*** Opening of Source data ***

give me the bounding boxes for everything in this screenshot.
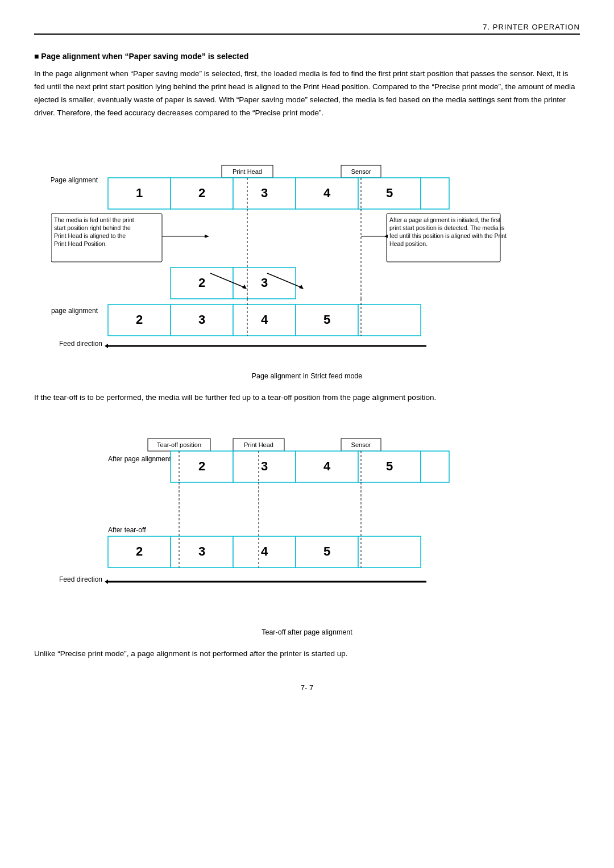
- svg-text:Feed direction: Feed direction: [59, 575, 102, 583]
- svg-text:3: 3: [198, 544, 205, 558]
- svg-text:3: 3: [198, 312, 205, 327]
- svg-text:4: 4: [261, 544, 268, 558]
- diagram2-svg: Tear-off position Print Head Sensor Afte…: [51, 416, 563, 626]
- svg-rect-72: [421, 451, 449, 482]
- svg-text:Print Head is aligned to the: Print Head is aligned to the: [54, 232, 126, 239]
- diagram1-svg: Page alignment Print Head Sensor 1 2 3 4…: [51, 131, 563, 370]
- header-title: 7. PRINTER OPERATION: [483, 23, 580, 31]
- svg-text:2: 2: [198, 186, 205, 200]
- svg-marker-24: [205, 235, 209, 238]
- svg-text:2: 2: [136, 312, 143, 327]
- svg-text:3: 3: [261, 459, 268, 473]
- svg-text:The media is fed until the pri: The media is fed until the print: [54, 216, 134, 223]
- svg-text:2: 2: [136, 544, 143, 558]
- svg-text:Feed direction: Feed direction: [59, 340, 102, 348]
- svg-text:After page alignment: After page alignment: [108, 455, 171, 463]
- diagram2-wrapper: Tear-off position Print Head Sensor Afte…: [34, 416, 580, 636]
- svg-text:After a page alignment is init: After a page alignment is initiated, the…: [389, 216, 501, 223]
- svg-text:3: 3: [261, 186, 268, 200]
- diagram1-wrapper: Page alignment Print Head Sensor 1 2 3 4…: [34, 131, 580, 380]
- diagram2-caption: Tear-off after page alignment: [34, 628, 580, 636]
- svg-text:fed until this position is ali: fed until this position is aligned with …: [389, 232, 507, 239]
- svg-text:Tear-off position: Tear-off position: [157, 441, 201, 448]
- svg-text:After tear-off: After tear-off: [108, 526, 146, 534]
- svg-text:1: 1: [136, 186, 143, 200]
- svg-text:Print Head: Print Head: [244, 441, 273, 448]
- footer-text: Unlike “Precise print mode”, a page alig…: [34, 648, 580, 661]
- svg-text:print start position is detect: print start position is detected. The me…: [389, 224, 504, 231]
- svg-marker-31: [384, 235, 388, 238]
- svg-text:start position right behind th: start position right behind the: [54, 224, 131, 231]
- svg-text:3: 3: [261, 276, 268, 290]
- diagram1-caption: Page alignment in Strict feed mode: [34, 372, 580, 380]
- svg-text:After page alignment: After page alignment: [51, 307, 98, 315]
- svg-rect-85: [358, 536, 421, 567]
- svg-text:5: 5: [386, 186, 393, 200]
- section-title: Page alignment when “Paper saving mode” …: [34, 52, 580, 61]
- between-text: If the tear-off is to be performed, the …: [34, 391, 580, 404]
- svg-text:Sensor: Sensor: [351, 168, 371, 175]
- svg-text:Print Head: Print Head: [233, 168, 262, 175]
- page-number: 7- 7: [34, 683, 580, 692]
- svg-text:Sensor: Sensor: [351, 441, 371, 448]
- svg-text:4: 4: [323, 186, 331, 200]
- svg-text:4: 4: [261, 312, 268, 327]
- svg-rect-51: [358, 304, 421, 336]
- svg-text:4: 4: [323, 459, 331, 473]
- svg-rect-15: [421, 178, 449, 209]
- svg-marker-90: [105, 579, 108, 584]
- body-text: In the page alignment when “Paper saving…: [34, 68, 580, 120]
- svg-text:Print Head Position.: Print Head Position.: [54, 240, 107, 247]
- svg-text:5: 5: [323, 544, 330, 558]
- svg-text:2: 2: [198, 459, 205, 473]
- svg-text:Page alignment: Page alignment: [51, 176, 98, 184]
- svg-text:5: 5: [386, 459, 393, 473]
- svg-text:5: 5: [323, 312, 330, 327]
- svg-marker-55: [105, 344, 108, 348]
- svg-text:Head position.: Head position.: [389, 240, 428, 247]
- svg-text:2: 2: [198, 276, 205, 290]
- header: 7. PRINTER OPERATION: [34, 23, 580, 35]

*** Close of Source data ***

● What is needed:
Would you return all of the data above word for word, omitting every picture?

● Solution to this exercise:
give me the bounding boxes for everything in this screenshot.
- svg-text:Feed direction: Feed direction: [59, 575, 102, 583]
- svg-text:3: 3: [198, 544, 205, 558]
- svg-text:3: 3: [198, 312, 205, 327]
- svg-text:4: 4: [261, 544, 268, 558]
- diagram2-svg: Tear-off position Print Head Sensor Afte…: [51, 416, 563, 626]
- svg-rect-72: [421, 451, 449, 482]
- svg-text:Print Head is aligned to the: Print Head is aligned to the: [54, 232, 126, 239]
- diagram1-svg: Page alignment Print Head Sensor 1 2 3 4…: [51, 131, 563, 370]
- header-title: 7. PRINTER OPERATION: [483, 23, 580, 31]
- svg-text:2: 2: [198, 186, 205, 200]
- svg-marker-24: [205, 235, 209, 238]
- svg-text:2: 2: [136, 312, 143, 327]
- svg-text:3: 3: [261, 459, 268, 473]
- svg-text:The media is fed until the pri: The media is fed until the print: [54, 216, 134, 223]
- svg-text:2: 2: [136, 544, 143, 558]
- svg-text:Feed direction: Feed direction: [59, 340, 102, 348]
- svg-text:After page alignment: After page alignment: [108, 455, 171, 463]
- diagram2-wrapper: Tear-off position Print Head Sensor Afte…: [34, 416, 580, 636]
- svg-text:After a page alignment is init: After a page alignment is initiated, the…: [389, 216, 501, 223]
- svg-text:3: 3: [261, 186, 268, 200]
- diagram1-wrapper: Page alignment Print Head Sensor 1 2 3 4…: [34, 131, 580, 380]
- diagram2-caption: Tear-off after page alignment: [34, 628, 580, 636]
- svg-text:fed until this position is ali: fed until this position is aligned with …: [389, 232, 507, 239]
- svg-text:Tear-off position: Tear-off position: [157, 441, 201, 448]
- svg-text:After tear-off: After tear-off: [108, 526, 146, 534]
- svg-text:1: 1: [136, 186, 143, 200]
- svg-text:Print Head: Print Head: [244, 441, 273, 448]
- footer-text: Unlike “Precise print mode”, a page alig…: [34, 648, 580, 661]
- svg-text:print start position is detect: print start position is detected. The me…: [389, 224, 504, 231]
- svg-marker-31: [384, 235, 388, 238]
- svg-text:start position right behind th: start position right behind the: [54, 224, 131, 231]
- svg-text:3: 3: [261, 276, 268, 290]
- diagram1-caption: Page alignment in Strict feed mode: [34, 372, 580, 380]
- svg-text:After page alignment: After page alignment: [51, 307, 98, 315]
- svg-rect-85: [358, 536, 421, 567]
- svg-text:5: 5: [386, 186, 393, 200]
- section-title: Page alignment when “Paper saving mode” …: [34, 52, 580, 61]
- between-text: If the tear-off is to be performed, the …: [34, 391, 580, 404]
- svg-text:Sensor: Sensor: [351, 168, 371, 175]
- svg-text:Print Head: Print Head: [233, 168, 262, 175]
- page-number: 7- 7: [34, 683, 580, 692]
- svg-text:Sensor: Sensor: [351, 441, 371, 448]
- svg-text:4: 4: [323, 186, 331, 200]
- svg-text:4: 4: [261, 312, 268, 327]
- svg-rect-51: [358, 304, 421, 336]
- svg-text:4: 4: [323, 459, 331, 473]
- svg-rect-15: [421, 178, 449, 209]
- svg-marker-90: [105, 579, 108, 584]
- body-text: In the page alignment when “Paper saving…: [34, 68, 580, 120]
- svg-text:Print Head Position.: Print Head Position.: [54, 240, 107, 247]
- svg-text:5: 5: [323, 544, 330, 558]
- svg-text:2: 2: [198, 459, 205, 473]
- svg-text:Page alignment: Page alignment: [51, 176, 98, 184]
- svg-text:5: 5: [386, 459, 393, 473]
- svg-text:5: 5: [323, 312, 330, 327]
- svg-marker-55: [105, 344, 108, 348]
- svg-text:Head position.: Head position.: [389, 240, 428, 247]
- svg-text:2: 2: [198, 276, 205, 290]
- header: 7. PRINTER OPERATION: [34, 23, 580, 35]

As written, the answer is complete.